**What to produce**
Each entry below should be echoed exactly, with pictures omitted.

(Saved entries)
****************************************

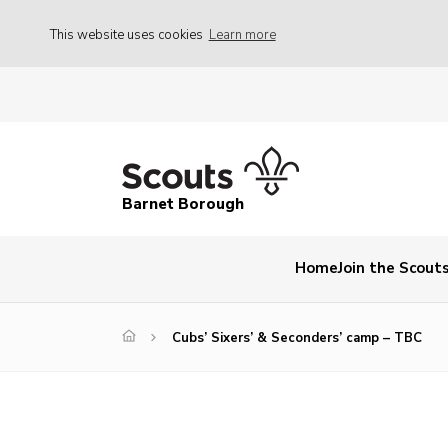
This website uses cookies
Learn more
Barnet Borough
Home
Join the Scout
Cubs’ Sixers’ & Seconders’ camp – TBC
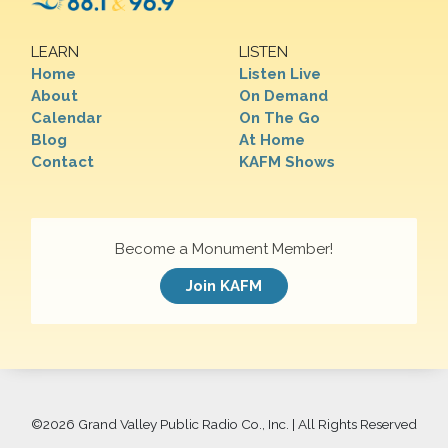
LEARN
LISTEN
Home
Listen Live
About
On Demand
Calendar
On The Go
Blog
At Home
Contact
KAFM Shows
Become a Monument Member!
Join KAFM
©
2026 Grand Valley Public Radio Co., Inc. | All Rights Reserved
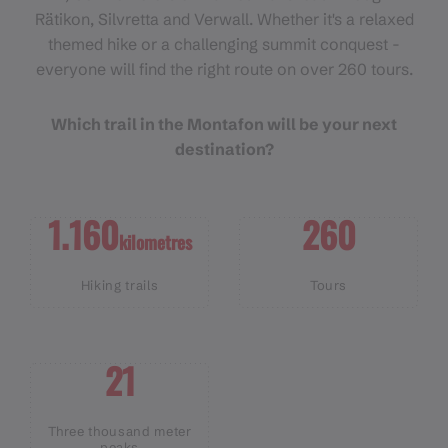
Rätikon, Silvretta and Verwall. Whether it's a relaxed
themed hike or a challenging summit conquest -
everyone will find the right route on over 260 tours.
Which trail in the Montafon will be your next
destination?
1.160
260
kilometres
Hiking trails
Tours
21
Three thousand meter
peaks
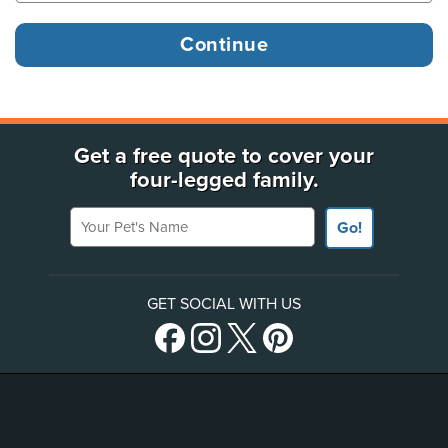
Get a free quote to cover your
four-legged family.
Your Pet's Name
Go!
GET SOCIAL WITH US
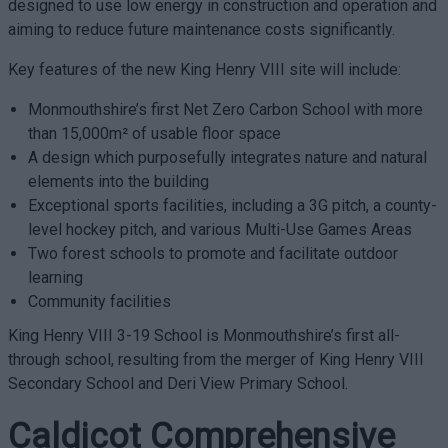
designed to use low energy in construction and operation and
aiming to reduce future maintenance costs significantly.
Key features of the new King Henry VIII site will include:
Monmouthshire’s first Net Zero Carbon School with more
than 15,000m² of usable floor space
A design which purposefully integrates nature and natural
elements into the building
Exceptional sports facilities, including a 3G pitch, a county-
level hockey pitch, and various Multi-Use Games Areas
Two forest schools to promote and facilitate outdoor
learning
Community facilities
King Henry VIII 3-19 School is Monmouthshire’s first all-
through school, resulting from the merger of King Henry VIII
Secondary School and Deri View Primary School.
Caldicot Comprehensive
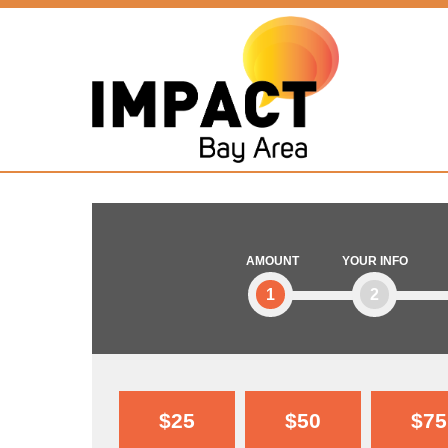
AMOUNT
YOUR INFO
1
2
$25
$50
$75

****************************************

**Response below**
This website uses cookies
Learn more
Barnet Borough
Home
Join the Scout
Cubs’ Sixers’ & Seconders’ camp – TBC
LEARN
LISTEN
Home
Listen Live
About
On Demand
Calendar
On The Go
Blog
At Home
Contact
KAFM Shows
Become a Monument Member!
Join KAFM
©
2026 Grand Valley Public Radio Co., Inc. | All Rights Reserved
Rätikon, Silvretta and Verwall. Whether it's a relaxed
themed hike or a challenging summit conquest -
everyone will find the right route on over 260 tours.
Which trail in the Montafon will be your next
destination?
1.160
260
kilometres
Hiking trails
Tours
21
Three thousand meter
peaks
Get a free quote to cover your
four-legged family.
Your Pet's Name
Go!
GET SOCIAL WITH US
designed to use low energy in construction and operation and
aiming to reduce future maintenance costs significantly.
Key features of the new King Henry VIII site will include:
Monmouthshire’s first Net Zero Carbon School with more
than 15,000m² of usable floor space
A design which purposefully integrates nature and natural
elements into the building
Exceptional sports facilities, including a 3G pitch, a county-
level hockey pitch, and various Multi-Use Games Areas
Two forest schools to promote and facilitate outdoor
learning
Community facilities
King Henry VIII 3-19 School is Monmouthshire’s first all-
through school, resulting from the merger of King Henry VIII
Secondary School and Deri View Primary School.
Caldicot Comprehensive
AMOUNT
YOUR INFO
1
2
$25
$50
$75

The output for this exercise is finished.